The drawing shows two long, thin wires that carry currents in the positive z direction. Both wires are parallel to the z axis. The 50-A wire is in the x-z plane and is 5 m from the z axis. The 40-A wire is in the y-z plane and is 4 m from the z axis.
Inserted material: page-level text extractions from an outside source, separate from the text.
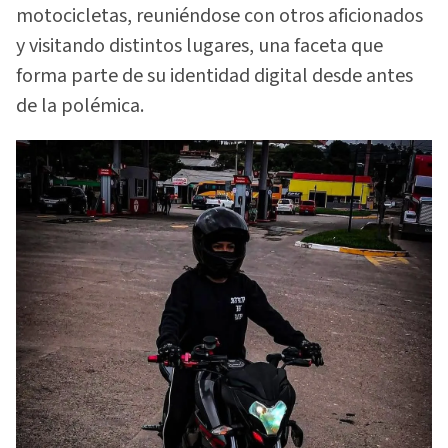
motocicletas, reuniéndose con otros aficionados
y visitando distintos lugares, una faceta que
forma parte de su identidad digital desde antes
de la polémica.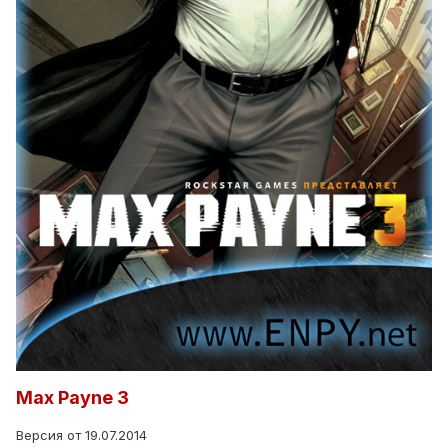
Max Payne 3
Версия от 19.07.2014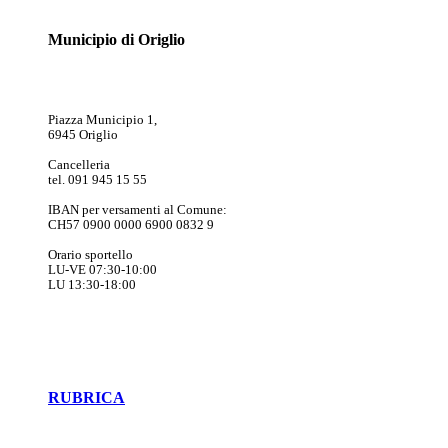
Municipio di Origlio
Piazza Municipio 1,
6945 Origlio
Cancelleria
tel. 091 945 15 55
IBAN per versamenti al Comune:
CH57 0900 0000 6900 0832 9
Orario sportello
LU-VE 07:30-10:00
LU 13:30-18:00
RUBRICA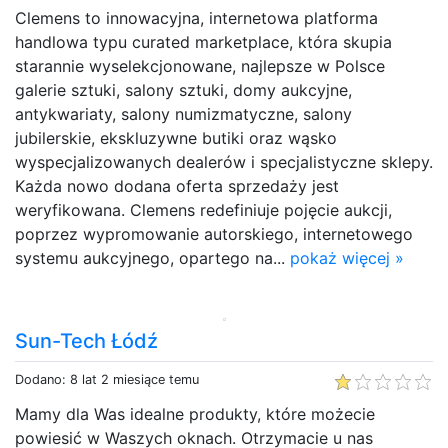
Clemens to innowacyjna, internetowa platforma
handlowa typu curated marketplace, która skupia
starannie wyselekcjonowane, najlepsze w Polsce
galerie sztuki, salony sztuki, domy aukcyjne,
antykwariaty, salony numizmatyczne, salony
jubilerskie, ekskluzywne butiki oraz wąsko
wyspecjalizowanych dealerów i specjalistyczne sklepy.
Każda nowo dodana oferta sprzedaży jest
weryfikowana. Clemens redefiniuje pojęcie aukcji,
poprzez wypromowanie autorskiego, internetowego
systemu aukcyjnego, opartego na...
pokaż więcej »
Sun-Tech Łódź
Dodano: 8 lat 2 miesiące temu
Mamy dla Was idealne produkty, które możecie
powiesić w Waszych oknach. Otrzymacie u nas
What is the magnitude of the magnetic field at the origin?

Answer 1

Answer:

The magnitude of the magnetic field at the origin is $2.56\times 10^{-6}\ T$.

Explanation:

Given :

50-A wire is in the x-z plane and is 5 m from the z axis.

Also , 40-A wire is in the y-z plane and is 4 m from the z axis.
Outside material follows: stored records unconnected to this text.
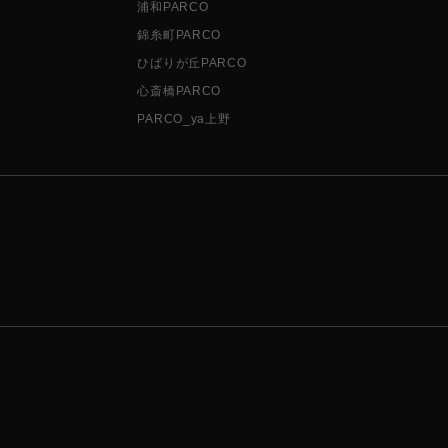
浦和PARCO
錦糸町PARCO
ひばりが丘PARCO
心斎橋PARCO
PARCO_ya上野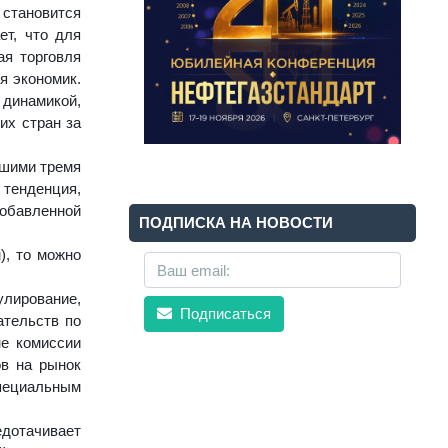
 становится
ет, что для
ая торговля
я экономик.
 динамикой,
их стран за
ашими тремя
 тенденция,
добавленной
ПОДПИСКА НА НОВОСТИ
), то можно
улирование,
Подписаться
ательств по
не комиссии
ов на рынок
специальным
едотачивает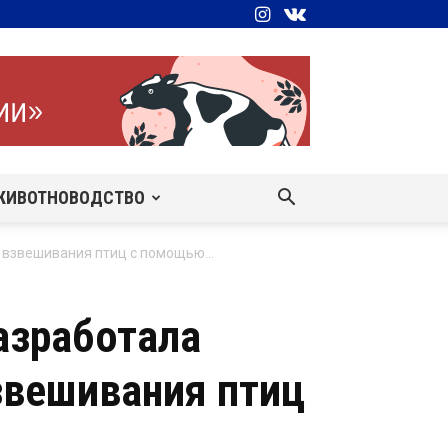
ЖИВОТНОВОДСТВО
 взвешивания птиц с помощью...
азработала
звешивания птиц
Now , since both the wire are perpendicular to each other .

Therefore , magnetic field are also perpendicular to each other .

Magnetic field at origin due to wire 1 is :

$B_1=\dfrac{\mu_oI_1}{2\pi R_1}\\\\B_1=\dfrac{(50)\mu_o}{2\pi( 5)}\\\\B_1=\dfrac{5\mu_o}{\pi}$

Magnetic field at origin due to wire 2 is :

$B_2=\dfrac{\mu_oI_2}{2\pi R_2}\\\\B_2=\dfrac{(40)\mu_o}{2\pi( 4)}\\\\B_2=\dfrac{4\mu_o}{\pi}$

Now , therefore net magnetic field is :

$B=\sqrt{B_1^2+B_2^2}\\\\B=\sqrt{(\dfrac{5\mu_o}{\pi})^2+(\dfrac{4\mu_o}{\pi})^2}\\\\B=\dfrac{\sqrt{41}\mu_o}{\pi}$

Putting value of $\mu_o=4\pi \times 10^{-7}\ H/m$

We get ,

$B=\sqrt{41}\times 4\times 10^{-7}\\B=2.56\times 10^{-6}\ T$

Therefore, the magnitude of the magnetic field at the origin is $2.56\times 10^{-6}\ T$.